F1 2018: DirectX 12 verbessert die Leistung bei AMD-Grafikkarten

Christopher Lewerenz 38 Kommentare
F1 2018: DirectX 12 verbessert die Leistung bei AMD-Grafikkarten
Bild: Codemasters

Codemasters möchte für ihre Rennsimulation F1 2018 (Test) DirectX 12 unterstützen. Zu diesem Anlass läuft aktuell eine öffentliche Beta, der über den Steam-Client beigetreten werden kann. Die Beta gibt allerdings schon einige Schlüsse auf die Performance des Spiels, die sich merklich bei aktiviertem DirectX 12 verbessert.

DSOgaming hat zu diesem Anlass die Leistung des Spiels zwischen DirectX 11 und DirectX 12 verglichen und dabei vor allem Unterschiede zwischen AMD und Nvidia bemerkt. Das Windows-10-Testsystem bestand dabei aus einem auf 4,2 GHz übertakteten aber altem Intel Core i7-4930K, 16 GB RAM und einer RX Vega 64 mit dem Catalyst-Treiber 18.11.2 beziehungsweise einer RTX 2080 Ti mit dem GeForce-Treiber 416.94. Als Benchmark-Strecke wurde Singapur bei starkem Regen gewählt.

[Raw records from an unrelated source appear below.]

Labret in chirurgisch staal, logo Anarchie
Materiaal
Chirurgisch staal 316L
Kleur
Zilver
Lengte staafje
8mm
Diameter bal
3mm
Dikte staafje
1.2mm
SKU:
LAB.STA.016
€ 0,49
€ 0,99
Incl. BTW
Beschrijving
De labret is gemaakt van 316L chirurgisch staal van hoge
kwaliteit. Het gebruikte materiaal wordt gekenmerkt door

AMD läuft mit DirectX 12 besser

AMD profitiert demnach am meisten von DirectX 12, denn dort wurden bis zu 10 FPS mehr in der Full-HD-Auflösung gemessen, als bei DirectX 11. Selbst bei UHD konnten bis zu 6 FPS Unterschied gemessen werden. Zurückzuführen ist dies laut DSOgaming auf einen weniger gut optimierten Treiber seitens AMD, was die Unterschiede zwischen den DirectX-Versionen erklären könnten. Demnach arbeitet der Treiber mit der aktuelleren Version von DirectX besser.

Nvidia profitiert hingegen so gut wie gar nicht vom DirectX-12-Support. Dort hielten sich die Unterschiede zwischen den Versionen in Grenzen und sind kaum zu bemerken. Nvidia steht aber schon mit DirectX 11 besser da, als AMD mit DirectX 12. Codemasters betont, dass es sich bei dem Beta-Build um eine nicht stabile Version des Spiels handelt. Nvidia-Nutzer sollten daher auf dem stabilen Patch bleiben, wohingegen AMD-Nutzer vom Zugewinn der bis zu 10 FPS profitieren könnten. Eine Anleitung, wie das gelingt, gibt es im Forum von Codemasters.